═══ Material provided ═══

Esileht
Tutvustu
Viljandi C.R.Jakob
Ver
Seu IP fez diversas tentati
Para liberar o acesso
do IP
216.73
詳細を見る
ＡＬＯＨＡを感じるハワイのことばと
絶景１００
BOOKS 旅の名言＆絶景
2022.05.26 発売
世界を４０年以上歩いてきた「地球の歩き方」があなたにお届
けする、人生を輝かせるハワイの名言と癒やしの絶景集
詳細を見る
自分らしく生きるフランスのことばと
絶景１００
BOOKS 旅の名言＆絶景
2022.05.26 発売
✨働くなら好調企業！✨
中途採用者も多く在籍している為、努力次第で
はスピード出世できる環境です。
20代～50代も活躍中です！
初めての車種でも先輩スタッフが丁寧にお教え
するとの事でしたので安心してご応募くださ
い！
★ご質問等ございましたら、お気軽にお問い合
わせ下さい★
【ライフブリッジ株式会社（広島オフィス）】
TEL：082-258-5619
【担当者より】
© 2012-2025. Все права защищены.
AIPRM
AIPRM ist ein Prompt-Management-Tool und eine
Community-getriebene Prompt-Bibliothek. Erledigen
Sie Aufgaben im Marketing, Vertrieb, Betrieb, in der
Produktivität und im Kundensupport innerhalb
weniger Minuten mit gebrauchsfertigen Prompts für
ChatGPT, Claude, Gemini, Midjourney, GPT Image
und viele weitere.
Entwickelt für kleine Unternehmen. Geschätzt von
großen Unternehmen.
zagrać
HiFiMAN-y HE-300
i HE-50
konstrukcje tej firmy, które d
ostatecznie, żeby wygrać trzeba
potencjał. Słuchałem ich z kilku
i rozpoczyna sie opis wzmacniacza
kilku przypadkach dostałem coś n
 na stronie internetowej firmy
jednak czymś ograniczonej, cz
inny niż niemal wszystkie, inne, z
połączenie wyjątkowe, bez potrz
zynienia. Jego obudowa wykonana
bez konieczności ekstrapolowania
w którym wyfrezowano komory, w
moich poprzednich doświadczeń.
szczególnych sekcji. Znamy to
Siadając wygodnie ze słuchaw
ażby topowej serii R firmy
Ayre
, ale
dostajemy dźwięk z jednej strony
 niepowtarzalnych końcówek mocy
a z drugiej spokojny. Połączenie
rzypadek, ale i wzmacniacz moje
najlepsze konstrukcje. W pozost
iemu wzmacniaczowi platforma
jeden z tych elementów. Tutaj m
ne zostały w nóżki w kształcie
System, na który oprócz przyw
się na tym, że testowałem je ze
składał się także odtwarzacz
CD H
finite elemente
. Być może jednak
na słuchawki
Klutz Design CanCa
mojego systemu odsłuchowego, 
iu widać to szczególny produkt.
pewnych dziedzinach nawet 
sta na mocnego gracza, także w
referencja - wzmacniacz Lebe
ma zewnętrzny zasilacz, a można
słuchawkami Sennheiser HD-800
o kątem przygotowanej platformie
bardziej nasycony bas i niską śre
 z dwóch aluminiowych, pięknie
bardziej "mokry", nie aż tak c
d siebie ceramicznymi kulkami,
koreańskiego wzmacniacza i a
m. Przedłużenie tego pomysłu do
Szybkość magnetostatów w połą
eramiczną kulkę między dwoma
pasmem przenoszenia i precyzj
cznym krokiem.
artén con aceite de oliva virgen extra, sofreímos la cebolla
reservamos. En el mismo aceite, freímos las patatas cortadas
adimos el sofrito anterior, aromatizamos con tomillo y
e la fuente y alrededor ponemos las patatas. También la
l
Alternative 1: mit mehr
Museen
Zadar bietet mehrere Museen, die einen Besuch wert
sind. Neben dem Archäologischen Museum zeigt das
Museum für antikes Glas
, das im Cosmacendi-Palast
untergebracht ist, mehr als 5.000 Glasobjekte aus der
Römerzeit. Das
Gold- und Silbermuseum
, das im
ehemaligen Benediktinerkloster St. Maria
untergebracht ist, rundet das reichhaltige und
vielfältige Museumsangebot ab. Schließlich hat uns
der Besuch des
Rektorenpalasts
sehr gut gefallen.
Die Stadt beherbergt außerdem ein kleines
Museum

═══

Each line in the data that holds the string "wzmacniacza" needs to be copied.

i rozpoczyna sie opis wzmacniacza
koreańskiego wzmacniacza i a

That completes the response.